Oui, c’est ça. Le drame oblige, il est un impératif subtil. Celui de ne pas trop rire, par exemple, de garder des silences, de laisser des silences, d’installer des silences. Il oblige à être précautionneux, moralement, à aiguiser son empathie, à humer et… à se taire.

Sauf que ce n’est pas mon genre. C’est quoi mon genre ?

On en parle. C’est idiot, c’est dans le vide. On en parle dans le vide. Je ne sais rien. Lui n’a pas plus de solutions que le père n’en avait. On flotte dans un vide d’information et on s’accroche à quelques banalités.

Il dit « Peut-être qu’il ne voudra plus écrire ? » très doucement.

Je réponds « ou peut-être le contraire ? Tu sais, peut-être… » Tout ces peut-être.
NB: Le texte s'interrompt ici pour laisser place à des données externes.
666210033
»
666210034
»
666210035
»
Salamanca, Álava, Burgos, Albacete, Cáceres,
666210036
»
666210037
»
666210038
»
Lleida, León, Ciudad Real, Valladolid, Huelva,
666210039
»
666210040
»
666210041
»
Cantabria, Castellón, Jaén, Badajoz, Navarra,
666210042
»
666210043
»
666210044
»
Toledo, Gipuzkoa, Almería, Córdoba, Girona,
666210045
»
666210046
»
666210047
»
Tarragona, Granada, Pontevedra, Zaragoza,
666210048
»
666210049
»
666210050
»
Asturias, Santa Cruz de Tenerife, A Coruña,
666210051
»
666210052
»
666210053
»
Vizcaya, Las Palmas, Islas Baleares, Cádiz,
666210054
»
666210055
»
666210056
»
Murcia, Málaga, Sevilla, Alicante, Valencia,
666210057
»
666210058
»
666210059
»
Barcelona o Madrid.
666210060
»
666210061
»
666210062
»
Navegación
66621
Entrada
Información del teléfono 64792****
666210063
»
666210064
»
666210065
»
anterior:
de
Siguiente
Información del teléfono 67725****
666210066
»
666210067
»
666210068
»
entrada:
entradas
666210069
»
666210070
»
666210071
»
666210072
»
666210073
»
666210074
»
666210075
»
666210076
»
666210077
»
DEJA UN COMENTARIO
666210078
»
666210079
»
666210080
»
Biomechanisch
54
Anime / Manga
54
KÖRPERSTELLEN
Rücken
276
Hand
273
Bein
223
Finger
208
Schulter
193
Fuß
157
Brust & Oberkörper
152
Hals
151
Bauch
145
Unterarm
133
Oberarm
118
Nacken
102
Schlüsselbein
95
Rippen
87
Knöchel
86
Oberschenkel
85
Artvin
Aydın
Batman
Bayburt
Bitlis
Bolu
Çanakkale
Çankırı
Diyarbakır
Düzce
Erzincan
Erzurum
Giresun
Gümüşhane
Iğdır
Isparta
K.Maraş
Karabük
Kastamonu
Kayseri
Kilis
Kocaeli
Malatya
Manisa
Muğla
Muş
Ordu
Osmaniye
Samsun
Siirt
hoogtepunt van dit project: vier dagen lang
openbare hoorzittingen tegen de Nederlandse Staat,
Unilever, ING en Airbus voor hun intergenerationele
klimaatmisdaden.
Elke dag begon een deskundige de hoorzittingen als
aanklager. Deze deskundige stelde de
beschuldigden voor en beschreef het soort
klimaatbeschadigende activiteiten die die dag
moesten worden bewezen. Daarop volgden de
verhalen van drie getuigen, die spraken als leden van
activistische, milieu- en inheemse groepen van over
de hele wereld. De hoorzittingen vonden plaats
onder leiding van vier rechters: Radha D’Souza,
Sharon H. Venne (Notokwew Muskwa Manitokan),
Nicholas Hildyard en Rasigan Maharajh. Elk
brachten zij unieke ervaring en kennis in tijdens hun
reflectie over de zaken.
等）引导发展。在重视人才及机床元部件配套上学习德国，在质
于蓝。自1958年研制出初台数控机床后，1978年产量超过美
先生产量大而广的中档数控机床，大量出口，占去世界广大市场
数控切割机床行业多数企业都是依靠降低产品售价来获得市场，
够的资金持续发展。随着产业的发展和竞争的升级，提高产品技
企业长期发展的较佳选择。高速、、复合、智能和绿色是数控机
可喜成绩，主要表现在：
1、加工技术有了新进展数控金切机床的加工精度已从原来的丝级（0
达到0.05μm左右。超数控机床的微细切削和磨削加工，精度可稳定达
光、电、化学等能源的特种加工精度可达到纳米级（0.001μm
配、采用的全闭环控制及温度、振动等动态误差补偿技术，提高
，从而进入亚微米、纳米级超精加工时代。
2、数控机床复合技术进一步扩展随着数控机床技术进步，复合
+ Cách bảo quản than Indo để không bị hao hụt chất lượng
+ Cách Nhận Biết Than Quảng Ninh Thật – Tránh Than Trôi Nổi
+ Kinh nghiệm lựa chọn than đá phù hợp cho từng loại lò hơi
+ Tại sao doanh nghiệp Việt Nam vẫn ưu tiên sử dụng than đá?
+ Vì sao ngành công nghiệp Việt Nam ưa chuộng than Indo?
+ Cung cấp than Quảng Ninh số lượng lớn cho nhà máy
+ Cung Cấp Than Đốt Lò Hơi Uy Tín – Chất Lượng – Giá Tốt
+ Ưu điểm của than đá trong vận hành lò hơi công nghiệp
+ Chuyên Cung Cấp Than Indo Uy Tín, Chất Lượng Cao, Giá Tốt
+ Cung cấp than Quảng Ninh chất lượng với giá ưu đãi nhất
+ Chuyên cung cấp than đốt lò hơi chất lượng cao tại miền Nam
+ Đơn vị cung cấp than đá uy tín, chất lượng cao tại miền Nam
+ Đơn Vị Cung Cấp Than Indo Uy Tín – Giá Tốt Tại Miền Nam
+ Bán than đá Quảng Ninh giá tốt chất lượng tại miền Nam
Le drame fabrique des peut-être. « PEUT ÊTRE », comme une négation du « N’A PAS PU ÊTRE ». « Peut-être qu’on se trompe, que ce que veulent les gens, c’est que ça continue… Sinon, ils sont dans le deuil, déjà, et en plus leur vie se vide, parce qu’on ose plus leur parler, les solliciter et même rire avec eux ? »

« Oui » je crois qu’il dit oui. Parce qu’on sent que c’est vrai, qu’il faudrait que ce qui est vivant continue, car c’est le rôle du vivant. Normalement. D’où cette incroyable transgression.

Je n’évoque pas, dans ce moment à l’air trouble, la manière dont je comprends, intimement, intimement, l’auteur du drame. Ce serait indécent. Oui, ça rend sensible à l’indécence.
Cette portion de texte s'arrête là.